About this exercise
Return copies of the lines below that mention "bounding".

(Document layout analysis data)
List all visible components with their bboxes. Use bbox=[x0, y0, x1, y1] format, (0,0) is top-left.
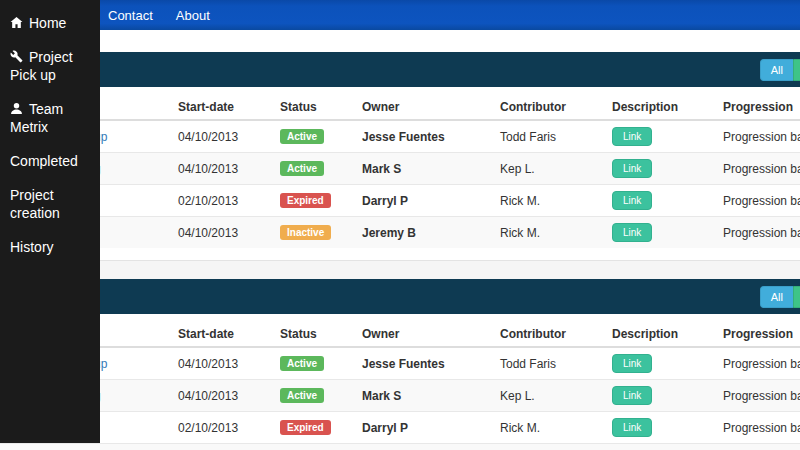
sidebar-item-completed[interactable]: Completed bbox=[0, 144, 100, 178]
start-date-cell: 04/10/2013 bbox=[170, 444, 272, 450]
progression-cell: Progression bar bbox=[715, 217, 800, 249]
start-date-cell: 04/10/2013 bbox=[170, 380, 272, 412]
owner-cell: Jesse Fuentes bbox=[354, 120, 492, 153]
panel-heading: All bbox=[0, 279, 800, 314]
description-cell: Link bbox=[604, 347, 715, 380]
description-cell: Link bbox=[604, 185, 715, 217]
link-button[interactable]: Link bbox=[612, 386, 652, 405]
table-row: up 04/10/2013 Active Jesse Fuentes Todd … bbox=[0, 347, 800, 380]
table-header-row: Start-date Status Owner Contributor Desc… bbox=[0, 322, 800, 347]
status-cell: Active bbox=[272, 120, 354, 153]
contributor-cell: Rick M. bbox=[492, 412, 604, 444]
status-cell: Active bbox=[272, 347, 354, 380]
start-date-cell: 04/10/2013 bbox=[170, 217, 272, 249]
contributor-cell: Kep L. bbox=[492, 380, 604, 412]
link-button[interactable]: Link bbox=[612, 354, 652, 373]
table-header-row: Start-date Status Owner Contributor Desc… bbox=[0, 95, 800, 120]
sidebar-item-team-metrix[interactable]: Team Metrix bbox=[0, 92, 100, 144]
project-name-cell bbox=[0, 444, 170, 450]
project-panel-1: All Start-date Status Owner Contributor … bbox=[0, 52, 800, 279]
wrench-icon bbox=[10, 50, 23, 63]
sidebar-item-label: History bbox=[10, 239, 54, 255]
contributor-cell: Todd Faris bbox=[492, 120, 604, 153]
status-badge: Expired bbox=[280, 193, 331, 208]
home-icon bbox=[10, 16, 23, 29]
owner-cell: Jeremy B bbox=[354, 217, 492, 249]
link-button[interactable]: Link bbox=[612, 418, 652, 437]
status-badge: Active bbox=[280, 129, 324, 144]
table-row: up 04/10/2013 Active Jesse Fuentes Todd … bbox=[0, 120, 800, 153]
status-badge: Active bbox=[280, 388, 324, 403]
start-date-cell: 04/10/2013 bbox=[170, 347, 272, 380]
col-header-owner: Owner bbox=[354, 322, 492, 347]
col-header-status: Status bbox=[272, 322, 354, 347]
progression-cell: Progression bar bbox=[715, 412, 800, 444]
project-panel-2: All Start-date Status Owner Contributor … bbox=[0, 279, 800, 450]
panel-heading: All bbox=[0, 52, 800, 87]
sidebar-item-label: Project creation bbox=[10, 187, 60, 221]
sidebar-item-project-creation[interactable]: Project creation bbox=[0, 178, 100, 230]
col-header-status: Status bbox=[272, 95, 354, 120]
sidebar-item-history[interactable]: History bbox=[0, 230, 100, 264]
description-cell: Link bbox=[604, 120, 715, 153]
col-header-start-date: Start-date bbox=[170, 95, 272, 120]
user-icon bbox=[10, 102, 23, 115]
progression-cell: Progression bar bbox=[715, 120, 800, 153]
contributor-cell: Rick M. bbox=[492, 217, 604, 249]
owner-cell: Darryl P bbox=[354, 412, 492, 444]
sidebar-item-project-pick-up[interactable]: Project Pick up bbox=[0, 40, 100, 92]
col-header-progression: Progression bbox=[715, 95, 800, 120]
contributor-cell: Rick M. bbox=[492, 444, 604, 450]
status-badge: Inactive bbox=[280, 225, 331, 240]
contributor-cell: Todd Faris bbox=[492, 347, 604, 380]
description-cell: Link bbox=[604, 217, 715, 249]
status-cell: Inactive bbox=[272, 444, 354, 450]
progression-cell: Progression bar bbox=[715, 380, 800, 412]
progression-cell: Progression bar bbox=[715, 347, 800, 380]
sidebar: Home Project Pick up Team Metrix Complet… bbox=[0, 0, 100, 443]
panel-body: Start-date Status Owner Contributor Desc… bbox=[0, 314, 800, 450]
owner-cell: Darryl P bbox=[354, 185, 492, 217]
panel-body: Start-date Status Owner Contributor Desc… bbox=[0, 87, 800, 248]
link-button[interactable]: Link bbox=[612, 223, 652, 242]
col-header-description: Description bbox=[604, 322, 715, 347]
nav-link-about[interactable]: About bbox=[168, 8, 218, 23]
sidebar-item-label: Completed bbox=[10, 153, 78, 169]
start-date-cell: 04/10/2013 bbox=[170, 153, 272, 185]
content-area: All Start-date Status Owner Contributor … bbox=[0, 30, 800, 450]
description-cell: Link bbox=[604, 412, 715, 444]
contributor-cell: Kep L. bbox=[492, 153, 604, 185]
status-badge: Expired bbox=[280, 420, 331, 435]
status-badge: Active bbox=[280, 356, 324, 371]
table-row: 04/10/2013 Inactive Jeremy B Rick M. Lin… bbox=[0, 217, 800, 249]
start-date-cell: 04/10/2013 bbox=[170, 120, 272, 153]
link-button[interactable]: Link bbox=[612, 191, 652, 210]
status-cell: Expired bbox=[272, 185, 354, 217]
all-filter-button[interactable]: All bbox=[760, 286, 793, 308]
sidebar-item-label: Home bbox=[29, 15, 66, 31]
start-date-cell: 02/10/2013 bbox=[170, 185, 272, 217]
progression-cell: Progression bar bbox=[715, 185, 800, 217]
owner-cell: Jesse Fuentes bbox=[354, 347, 492, 380]
top-navbar: Contact About bbox=[0, 0, 800, 30]
link-button[interactable]: Link bbox=[612, 127, 652, 146]
filter-button-clipped[interactable] bbox=[793, 59, 800, 81]
sidebar-item-home[interactable]: Home bbox=[0, 6, 100, 40]
col-header-start-date: Start-date bbox=[170, 322, 272, 347]
table-row: g 04/10/2013 Active Mark S Kep L. Link P… bbox=[0, 380, 800, 412]
col-header-contributor: Contributor bbox=[492, 322, 604, 347]
col-header-owner: Owner bbox=[354, 95, 492, 120]
status-cell: Inactive bbox=[272, 217, 354, 249]
filter-button-clipped[interactable] bbox=[793, 286, 800, 308]
all-filter-button[interactable]: All bbox=[760, 59, 793, 81]
contributor-cell: Rick M. bbox=[492, 185, 604, 217]
col-header-contributor: Contributor bbox=[492, 95, 604, 120]
table-row: 04/10/2013 Inactive Jeremy B Rick M. Lin… bbox=[0, 444, 800, 450]
link-button[interactable]: Link bbox=[612, 159, 652, 178]
start-date-cell: 02/10/2013 bbox=[170, 412, 272, 444]
nav-link-contact[interactable]: Contact bbox=[100, 8, 161, 23]
description-cell: Link bbox=[604, 444, 715, 450]
col-header-description: Description bbox=[604, 95, 715, 120]
owner-cell: Jeremy B bbox=[354, 444, 492, 450]
progression-cell: Progression bar bbox=[715, 153, 800, 185]
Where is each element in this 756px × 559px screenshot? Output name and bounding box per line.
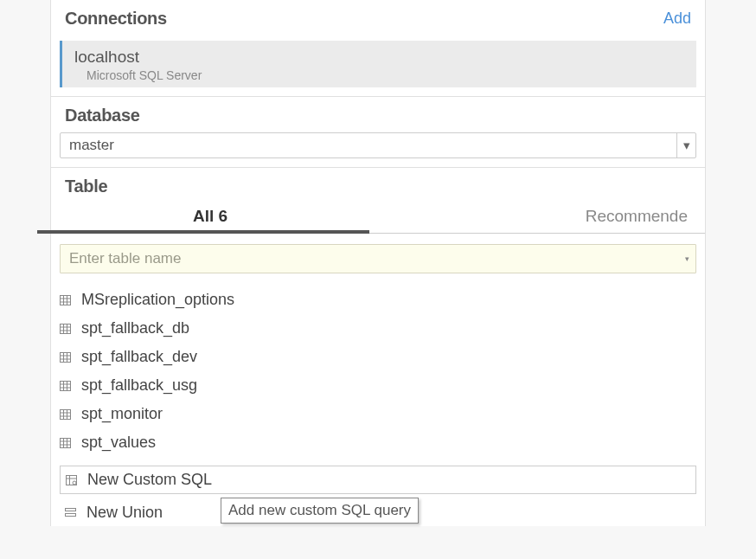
tab-all[interactable]: All 6 bbox=[51, 202, 369, 233]
table-icon bbox=[60, 381, 71, 391]
new-union-button[interactable]: New Union Add new custom SQL query bbox=[60, 499, 696, 526]
svg-point-33 bbox=[73, 481, 76, 485]
connection-type: Microsoft SQL Server bbox=[74, 68, 684, 82]
svg-rect-10 bbox=[61, 352, 71, 362]
tab-all-count: 6 bbox=[218, 207, 227, 225]
svg-rect-0 bbox=[61, 295, 71, 305]
table-list: MSreplication_options spt_fallback_db sp… bbox=[51, 282, 705, 460]
custom-sql-icon bbox=[66, 475, 77, 485]
add-connection-link[interactable]: Add bbox=[663, 10, 691, 28]
union-icon bbox=[65, 508, 76, 518]
tab-recommended-label: Recommende bbox=[586, 207, 688, 225]
table-name: spt_fallback_db bbox=[81, 319, 189, 337]
database-title: Database bbox=[65, 106, 691, 125]
custom-sql-label: New Custom SQL bbox=[87, 471, 212, 489]
svg-rect-5 bbox=[61, 324, 71, 333]
svg-rect-20 bbox=[61, 409, 71, 419]
table-name: spt_fallback_dev bbox=[81, 348, 197, 366]
table-row[interactable]: spt_fallback_usg bbox=[60, 371, 696, 400]
tab-recommended[interactable]: Recommende bbox=[369, 202, 705, 233]
new-custom-sql-button[interactable]: New Custom SQL bbox=[60, 466, 696, 494]
table-name: spt_monitor bbox=[81, 405, 163, 423]
database-section: Database master ▾ bbox=[50, 97, 706, 168]
table-icon bbox=[60, 438, 71, 448]
table-title: Table bbox=[65, 177, 691, 196]
connections-section: Connections Add localhost Microsoft SQL … bbox=[50, 0, 706, 97]
table-row[interactable]: spt_monitor bbox=[60, 400, 696, 428]
table-row[interactable]: spt_fallback_db bbox=[60, 314, 696, 343]
table-name: spt_fallback_usg bbox=[81, 376, 197, 395]
table-row[interactable]: spt_values bbox=[60, 428, 696, 457]
table-icon bbox=[60, 295, 71, 305]
new-union-label: New Union bbox=[86, 504, 163, 522]
table-name: spt_values bbox=[81, 434, 156, 452]
table-name: MSreplication_options bbox=[81, 291, 234, 309]
connections-header: Connections Add bbox=[51, 0, 705, 37]
database-select-value: master bbox=[61, 137, 676, 154]
tab-all-label: All bbox=[193, 207, 214, 225]
table-icon bbox=[60, 324, 71, 334]
table-search-input[interactable] bbox=[60, 244, 696, 273]
database-header: Database bbox=[51, 97, 705, 132]
connection-item[interactable]: localhost Microsoft SQL Server bbox=[60, 41, 696, 87]
table-section: Table All 6 Recommende ▾ MSreplication_o… bbox=[50, 168, 706, 526]
table-tabs: All 6 Recommende bbox=[51, 202, 705, 234]
table-icon bbox=[60, 409, 71, 420]
database-dropdown-button[interactable]: ▾ bbox=[676, 133, 695, 157]
table-icon bbox=[60, 352, 71, 363]
tooltip: Add new custom SQL query bbox=[221, 498, 419, 524]
table-row[interactable]: spt_fallback_dev bbox=[60, 343, 696, 371]
table-header: Table bbox=[51, 168, 705, 202]
connections-title: Connections bbox=[65, 9, 167, 29]
chevron-down-icon: ▾ bbox=[683, 138, 690, 153]
table-search-row: ▾ bbox=[60, 244, 696, 273]
svg-rect-15 bbox=[61, 381, 71, 390]
connection-name: localhost bbox=[74, 48, 684, 67]
database-select[interactable]: master ▾ bbox=[60, 132, 696, 158]
svg-rect-25 bbox=[61, 438, 71, 447]
table-row[interactable]: MSreplication_options bbox=[60, 286, 696, 314]
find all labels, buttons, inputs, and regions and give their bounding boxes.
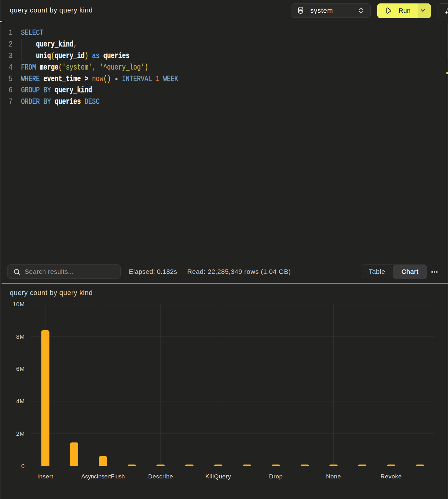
svg-text:0: 0 [21,463,25,469]
svg-text:AsyncInsertFlush: AsyncInsertFlush [81,473,125,480]
svg-text:Drop: Drop [269,473,283,480]
svg-text:Insert: Insert [37,473,53,480]
svg-text:6M: 6M [16,366,25,372]
svg-text:KillQuery: KillQuery [205,473,231,480]
svg-text:Describe: Describe [148,473,173,480]
svg-text:Revoke: Revoke [380,473,402,480]
svg-text:8M: 8M [16,333,25,340]
svg-text:10M: 10M [12,301,25,308]
svg-text:4M: 4M [16,398,25,405]
svg-text:None: None [326,473,341,480]
svg-text:2M: 2M [16,430,25,437]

Answer to this task
Where is each element in this 756px × 559px screenshot? Output name and bounding box per line.
find all labels, buttons, inputs, and regions and give their bounding boxes.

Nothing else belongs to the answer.